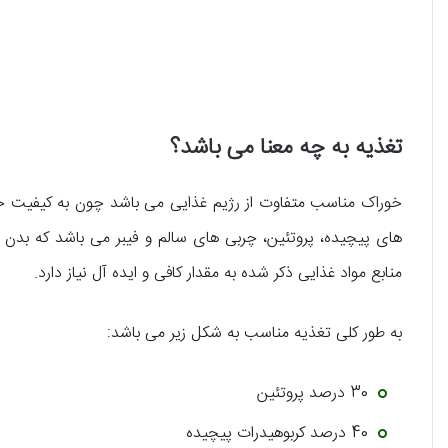
تغذیه به چه معنا می باشد؟
خوراک مناسب متفاوت از رژیم غذایی می باشد چون به کیفیت خود 
های پیچیده، پروتئین، چربی های سالم و فیبر می باشد که بدن ما 
منابع مواد غذایی ذکر شده به مقدار کافی و ایده آل نیاز دارد.
به طور کلی تغذیه مناسب به شکل زیر می باشد:
30 درصد پروتئین
40 درصد کربوهیدرات پیچیده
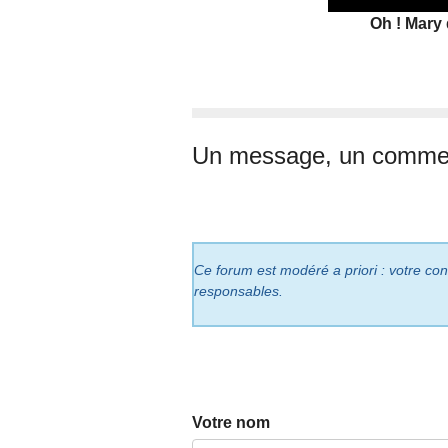
time
Oh ! Mary 
Un message, un commen
Ce forum est modéré a priori : votre cont
responsables.
Votre nom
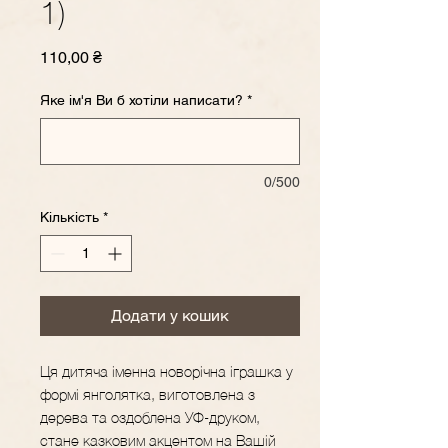
1)
Ціна
110,00 ₴
Яке ім'я Ви б хотіли написати?
*
0/500
Кількість
*
Додати у кошик
Ця дитяча іменна новорічна іграшка у
формі янголятка, виготовлена з
дерева та оздоблена УФ-друком,
стане казковим акцентом на Вашій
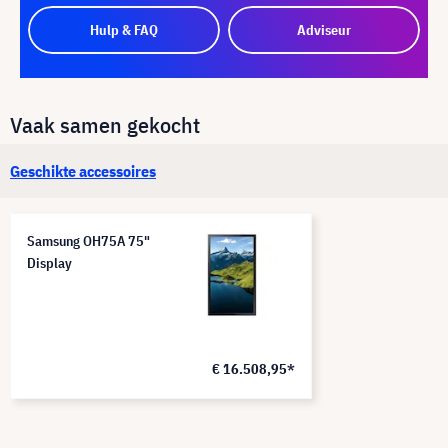
Hulp & FAQ
Adviseur
Vaak samen gekocht
Geschikte accessoires
Samsung OH75A 75"
Display
€ 16.508,95*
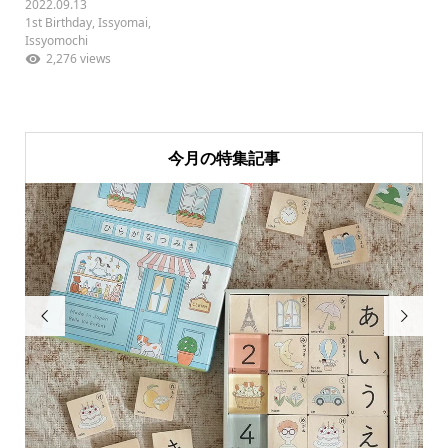
2022.09.13
1st Birthday
,
Issyomai
,
Issyomochi
2,276 views
今月の特集記事


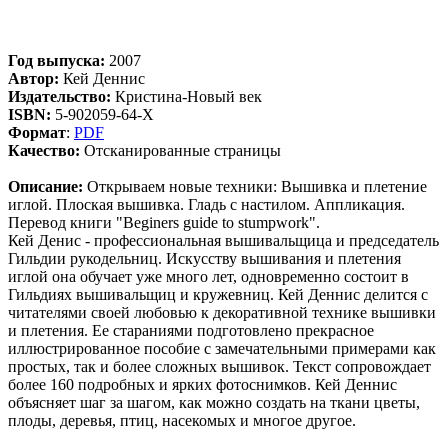
Год выпуска:
2007
Автор:
Кей Деннис
Издательство:
Кристина-Новый век
ISBN:
5-902059-64-Х
Формат
:
PDF
Качество:
Отсканированные страницы
Описание:
Открываем новые техники: Вышивка и плетение
иглой. Плоская вышивка. Гладь с настилом. Аппликация.
Перевод книги "Beginers guide to stumpwork".
Кей Денис - профессиональная вышивальщица и председатель
Гильдии рукодельниц. Искусству вышивания и плетения
иглой она обучает уже много лет, одновременно состоит в
Гильдиях вышивальщиц и кружевниц. Кей Деннис делится с
читателями своей любовью к декоративной технике вышивки
и плетения. Ее стараниями подготовлено прекрасное
иллюстрированное пособие с замечательными примерами как
простых, так и более сложных вышивок. Текст сопровождает
более 160 подробных и ярких фотоснимков. Кей Деннис
объясняет шаг за шагом, как можно создать на ткани цветы,
плоды, деревья, птиц, насекомых и многое другое.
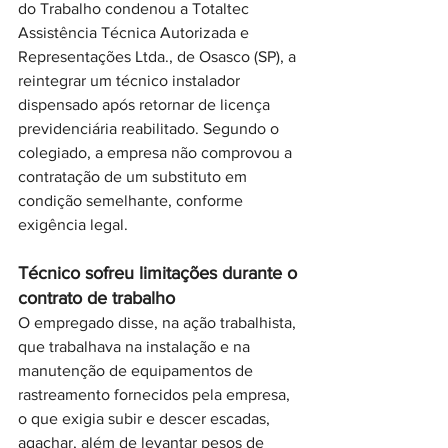
do Trabalho condenou a Totaltec 
Assistência Técnica Autorizada e 
Representações Ltda., de Osasco (SP), a 
reintegrar um técnico instalador 
dispensado após retornar de licença 
previdenciária reabilitado. Segundo o 
colegiado, a empresa não comprovou a 
contratação de um substituto em 
condição semelhante, conforme 
exigência legal.
Técnico sofreu limitações durante o 
contrato de trabalho
O empregado disse, na ação trabalhista, 
que trabalhava na instalação e na 
manutenção de equipamentos de 
rastreamento fornecidos pela empresa, 
o que exigia subir e descer escadas, 
agachar, além de levantar pesos de 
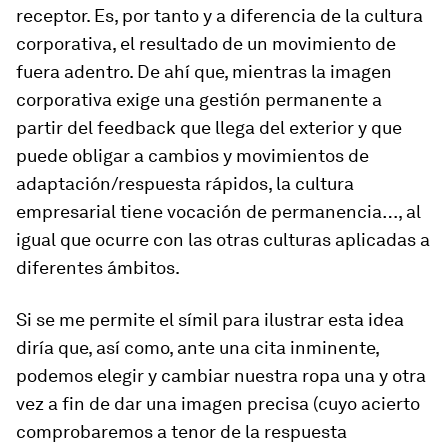
receptor. Es, por tanto y a diferencia de la cultura
corporativa, el resultado de un movimiento de
fuera adentro.
De ahí que, mientras la imagen
corporativa exige una gestión permanente a
partir del feedback que llega del exterior y que
puede obligar a cambios y movimientos de
adaptación/respuesta rápidos, la cultura
empresarial tiene vocación de permanencia
…, al
igual que ocurre con las otras culturas aplicadas a
diferentes ámbitos.
Si se me permite el símil para ilustrar esta idea
diría que, así como, ante una cita inminente,
podemos elegir y cambiar nuestra ropa una y otra
vez a fin de dar una imagen precisa (cuyo acierto
comprobaremos a tenor de la respuesta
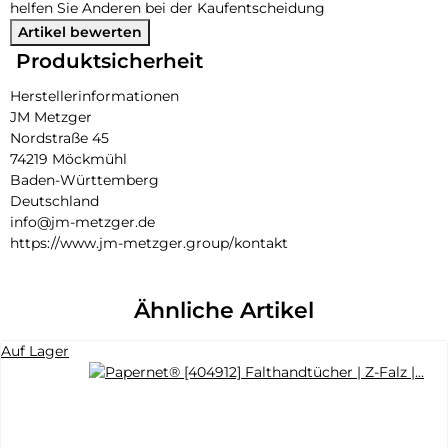
helfen Sie Anderen bei der Kaufentscheidung
Artikel bewerten
Produktsicherheit
Herstellerinformationen
JM Metzger
Nordstraße 45
74219 Möckmühl
Baden-Württemberg
Deutschland
info@jm-metzger.de
https://www.jm-metzger.group/kontakt
Ähnliche Artikel
Auf Lager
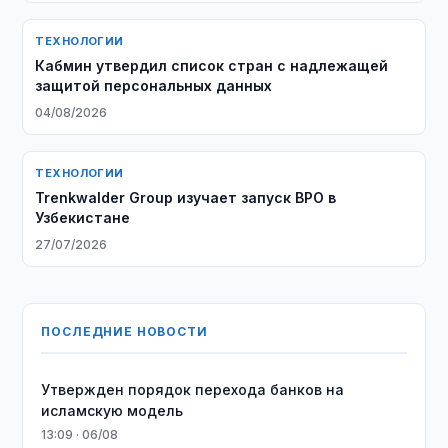
ТЕХНОЛОГИИ
Кабмин утвердил список стран с надлежащей
защитой персональных данных
04/08/2026
ТЕХНОЛОГИИ
Trenkwalder Group изучает запуск BPO в
Узбекистане
27/07/2026
ПОСЛЕДНИЕ НОВОСТИ
Утвержден порядок перехода банков на
исламскую модель
13:09 · 06/08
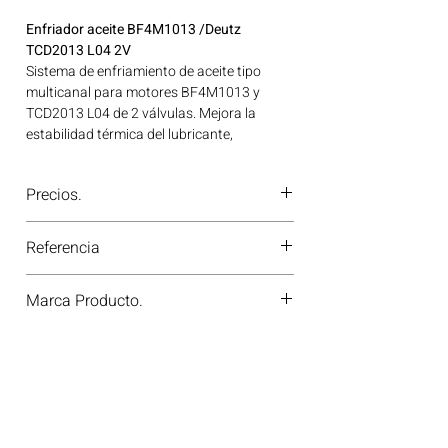
Enfriador aceite BF4M1013 /Deutz
TCD2013 L04 2V
Sistema de enfriamiento de aceite tipo
multicanal para motores BF4M1013 y
TCD2013 L04 de 2 válvulas. Mejora la
estabilidad térmica del lubricante,
reduciendo el desgaste del motor. Ideal
para aplicaciones en maquinaria agrícola,
Precios.
construcción, minería y generación de
energía disponible en Bogotá, Colombia.
¿Tienes dudas o no te deja comprar?
Consíguelo ahora en Motores Colombia.
Referencia
Contáctanos al
PBX 310 418 0594
—
nuestros asesores te confirmarán
41820101300
disponibilidad, precios y descuentos
Marca Producto.
especiales. ¡En Motores Colombia siempre
hay una solución diésel para ti!
OE GERMANY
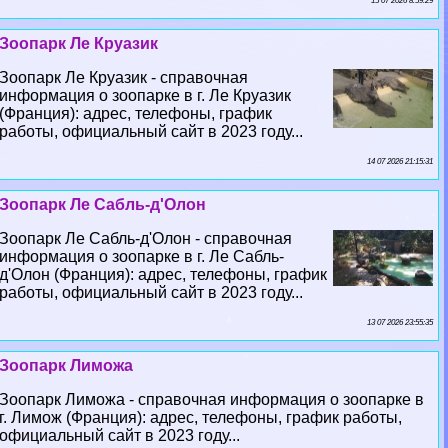
15 07 2026 8:59:29
Зоопарк Ле Круазик
Зоопарк Ле Круазик - справочная
информация о зоопарке в г. Ле Круазик
(Франция): адрес, телефоны, график
работы, официальный сайт в 2023 году...
14 07 2026 21:15:31
Зоопарк Ле Сабль-д'Олон
Зоопарк Ле Сабль-д'Олон - справочная
информация о зоопарке в г. Ле Сабль-
д'Олон (Франция): адрес, телефоны, график
работы, официальный сайт в 2023 году...
13 07 2026 23:55:35
Зоопарк Лиможа
Зоопарк Лиможа - справочная информация о зоопарке в
г. Лимож (Франция): адрес, телефоны, график работы,
официальный сайт в 2023 году...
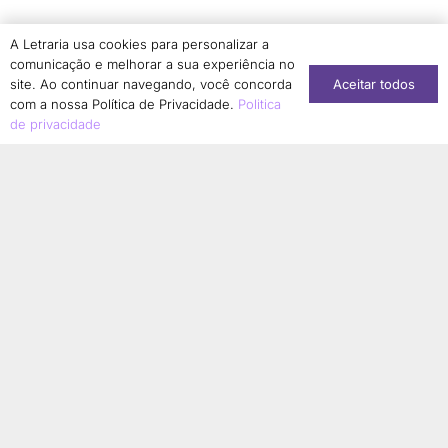
Simone Dantas-Longhi
1
A Letraria usa cookies para personalizar a
Solange Aranha
1
comunicação e melhorar a sua experiência no
Aceitar todos
Sonia Regina Borges Albernaz
site. Ao continuar navegando, você concorda
1
com a nossa Política de Privacidade.
Politica
Sonia Regina Jurado
1
de privacidade
Stéphanie Soares Girão
1
Suzany Moura Saldanha Kabongo
1
Tainara Lucia Corrêa de Matos
1
Taís Aparecida de Moura
1
Talita Serpa
1
Tamires Cristina Bonani Conti
1
Tânia Guedes Magalhães
2
Tatiana Sousa
1
Terezinha Ferreira de Almeida
1
Thainá Cristina da Silva Ferreira
1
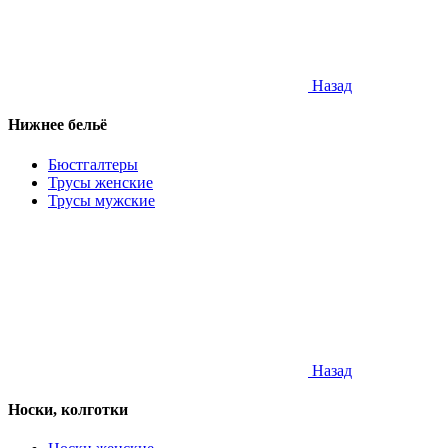
Назад
Нижнее бельё
Бюстгалтеры
Трусы женские
Трусы мужские
Назад
Носки, колготки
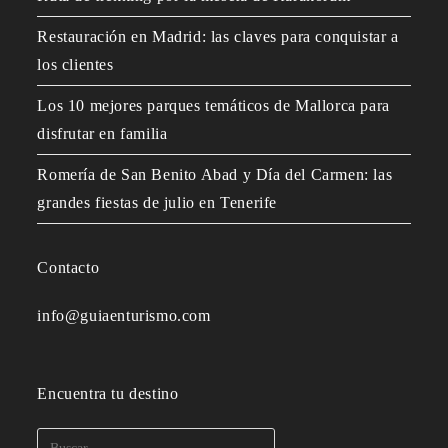
Restauración en Madrid: las claves para conquistar a
los clientes
Los 10 mejores parques temáticos de Mallorca para
disfrutar en familia
Romería de San Benito Abad y Día del Carmen: las
grandes fiestas de julio en Tenerife
Contacto
info@guiaenturismo.com
Encuentra tu destino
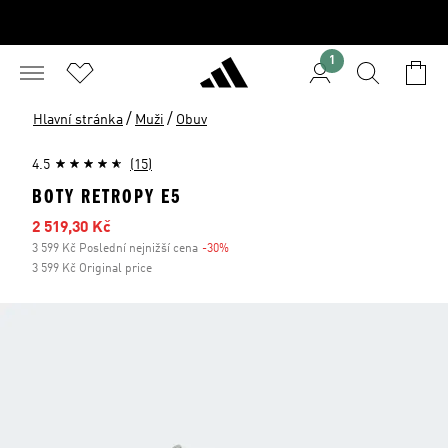
1
/
/
Hlavní stránka
Muži
Obuv
4.5
(15)
BOTY RETROPY E5
Zlevněná cena
2 519,30 Kč
3 599 Kč Poslední nejnižší cena
-30%
Sleva
3 599 Kč Original price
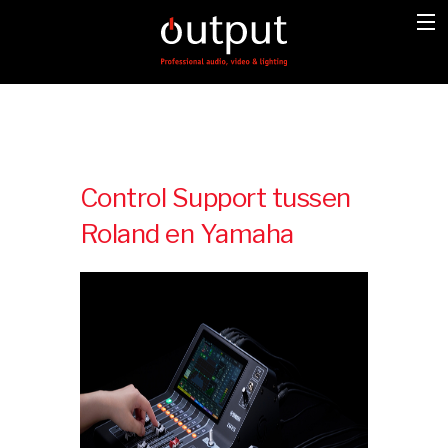
Control Support tussen
Roland en Yamaha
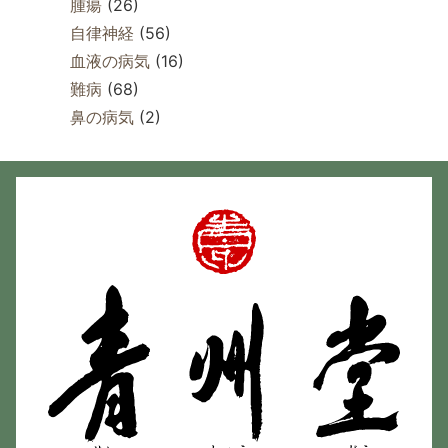
腫瘍
(26)
自律神経
(56)
血液の病気
(16)
難病
(68)
鼻の病気
(2)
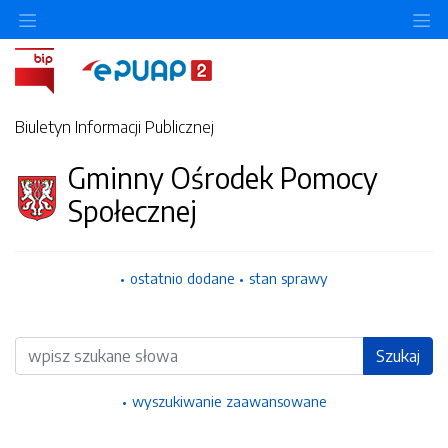
Ukryj/pokaż menu przedmiotowe
Uk
Biuletyn Informacji Publicznej
Gminny Ośrodek Pomocy
Społecznej
ostatnio dodane
stan sprawy
Wyszukiwarka
Szukaj
wyszukiwanie zaawansowane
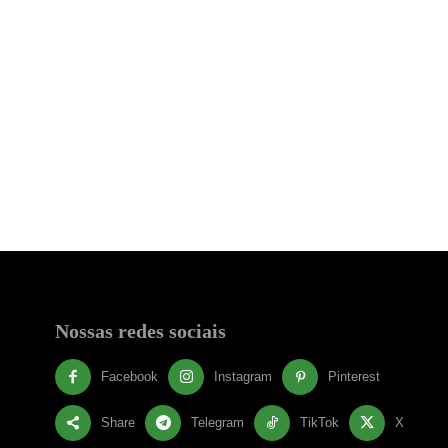
Nossas redes sociais
Facebook
Instagram
Pinterest
Share
Telegram
TikTok
X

ASSIGNMENT: Show the lines of the records that contain the word "Олон".

SOLUTION TO THE EXERCISE:
Зоопарк Ле Сабль-д'Олон
Зоопарк Ле Сабль-д'Олон - справочная
д'Олон (Франция): адрес, телефоны, график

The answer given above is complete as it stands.